A formação da primeira lista tríplice exclusivamente feminina para composição de um Tribunal Regional Eleitoral – neste caso, o do Maranhão (TRE-MA) – representa um feito simbólico. Ainda que digno de registro, o marco histórico não pode encobrir as fragilidades de legitimidade e transparência no processo que o originou.
A escolha das candidatas, feita no âmbito do Tribunal de Justiça do Maranhão (TJMA), revelou uma série de decisões administrativas que suscitam dúvidas razoáveis. Conforme questionado publicamente pelo presidente do TRE-MA, desembargador Paulo Velten, o deferimento das inscrições se deu por ato solitário da presidência do TJ, sem referendo colegiado. Tal escolha, isolada, contraria o princípio da impessoalidade e expõe o procedimento a questionamentos evitáveis.
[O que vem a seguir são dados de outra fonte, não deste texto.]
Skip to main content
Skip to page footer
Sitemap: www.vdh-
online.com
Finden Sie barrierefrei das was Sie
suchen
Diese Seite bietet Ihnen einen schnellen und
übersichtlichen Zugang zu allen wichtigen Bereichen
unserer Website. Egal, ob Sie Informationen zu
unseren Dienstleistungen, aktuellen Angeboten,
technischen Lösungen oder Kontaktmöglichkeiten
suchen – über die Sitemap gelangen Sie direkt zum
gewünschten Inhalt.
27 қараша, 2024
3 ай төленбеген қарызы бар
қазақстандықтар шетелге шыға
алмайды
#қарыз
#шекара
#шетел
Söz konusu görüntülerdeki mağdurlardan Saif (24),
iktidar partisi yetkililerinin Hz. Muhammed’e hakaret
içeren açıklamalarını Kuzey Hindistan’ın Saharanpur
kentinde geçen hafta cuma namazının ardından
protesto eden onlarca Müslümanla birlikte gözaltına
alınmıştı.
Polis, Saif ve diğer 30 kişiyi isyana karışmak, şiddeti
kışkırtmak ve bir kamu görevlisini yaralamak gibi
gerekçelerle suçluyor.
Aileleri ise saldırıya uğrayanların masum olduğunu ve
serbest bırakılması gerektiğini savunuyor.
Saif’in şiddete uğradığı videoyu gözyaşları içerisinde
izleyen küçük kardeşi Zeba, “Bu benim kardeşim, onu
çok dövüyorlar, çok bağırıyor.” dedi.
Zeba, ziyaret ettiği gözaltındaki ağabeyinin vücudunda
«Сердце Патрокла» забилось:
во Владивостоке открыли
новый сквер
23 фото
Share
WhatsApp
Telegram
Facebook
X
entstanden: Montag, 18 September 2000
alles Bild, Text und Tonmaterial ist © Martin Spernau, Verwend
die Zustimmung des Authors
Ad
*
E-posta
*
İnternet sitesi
Mais grave é o fato de os processos de inscrição não estarem disponíveis para consulta nos sistemas judiciais. Em se tratando de cargo eletivo indireto, com função de representação do povo no interior da Justiça Eleitoral, o mínimo que se exige é transparência plena nos critérios de seleção. A publicidade, princípio constitucional que rege a administração pública, não se limita à publicação formal do edital, mas inclui o acesso amplo às informações e aos atos que permeiam o certame.
A ausência de esforços para garantir ampla participação também chama atenção. Embora o resultado tenha consagrado quatro mulheres, todas elas são da capital, sendo três conselheiras seccionais da OAB. De acordo com as informações processuais públicas do PJe eleitoral, apenas uma possui militância na justiça especializada.
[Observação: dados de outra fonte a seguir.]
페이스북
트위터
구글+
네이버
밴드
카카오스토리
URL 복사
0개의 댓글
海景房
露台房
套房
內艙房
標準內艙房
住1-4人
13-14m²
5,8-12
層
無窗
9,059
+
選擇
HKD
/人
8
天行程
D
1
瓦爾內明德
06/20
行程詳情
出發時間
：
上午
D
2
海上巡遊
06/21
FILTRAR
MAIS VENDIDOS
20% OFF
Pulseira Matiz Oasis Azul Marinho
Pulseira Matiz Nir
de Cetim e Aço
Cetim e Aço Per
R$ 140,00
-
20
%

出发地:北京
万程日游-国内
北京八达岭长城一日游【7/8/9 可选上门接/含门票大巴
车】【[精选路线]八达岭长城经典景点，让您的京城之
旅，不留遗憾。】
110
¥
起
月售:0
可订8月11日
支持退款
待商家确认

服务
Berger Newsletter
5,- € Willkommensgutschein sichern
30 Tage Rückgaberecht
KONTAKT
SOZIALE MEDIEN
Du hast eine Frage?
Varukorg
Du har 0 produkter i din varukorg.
A restrição geográfica da lista compromete a representatividade estadual. A Justiça Eleitoral, frequentemente contestada por sua neutralidade, deveria zelar por uma seleção mais diversa, sobretudo em um Estado com reconhecida pluralidade cultural, social e econômica. A aparência de imparcialidade, conceito-chave na legitimidade da Justiça, é igualmente reforçada quando os cidadãos percebem, sem sombra de dúvidas, que o jogo não é de cartas marcadas, nem resumido à capital.
A curta janela de cinco dias úteis para as inscrições reforça a impressão de açodamento. Esperava-se mais da Corte que conduz o processo, especialmente diante do recente episódio em que dois deputados estaduais foram cassados por fraude à cota de gênero. Nesse contexto, o incentivo à participação feminina no certame exigiria não apenas abertura formal, mas ações afirmativas concretas, como o engajamento de subseções da OAB no interior e a divulgação ativa do processo.
As decisões do Judiciário precisam resistir ao escrutínio público, inclusive interno. O argumento de que eventual vício estaria precluso não se sustenta. A autotutela administrativa permite a revisão de atos que contrariem princípios da legalidade e moralidade, ainda que de ofício. Em vez disso, preferiu-se blindar a condução do procedimento por meio de um ritual que não encontra paralelo em outras instâncias da federação.
Em tempos de desconfiança institucional, a legitimidade da Justiça Eleitoral não se sustenta apenas nos resultados, mas no processo que os gera. Tapetes vermelhos a candidatas não se confundem com favorecimentos — são ferramentas de correção histórica e aprimoramento democrático. A simbologia da lista feminina não pode servir de verniz a um procedimento mal-conduzido.
A democracia não se consolida com fórmulas prontas nem com a aparência de inovação. Requer compromisso institucional com a dúvida, com o contraditório e com a exposição crítica dos atos de poder. O Judiciário, quando age em esfera administrativa, também está sujeito a essas balizas.
O público eclesiástico e secular que outrora lia o Malleus Maleficarum (1487), que detalhava métodos de identificação, tortura e execução de supostas bruxas, agora interpreta o Objetivo de Desenvolvimento Sustentável (ODS) 5 apenas como meio de expiação do pecado histórico, sem compromisso institucional e integral com o procedimento atinente à pauta.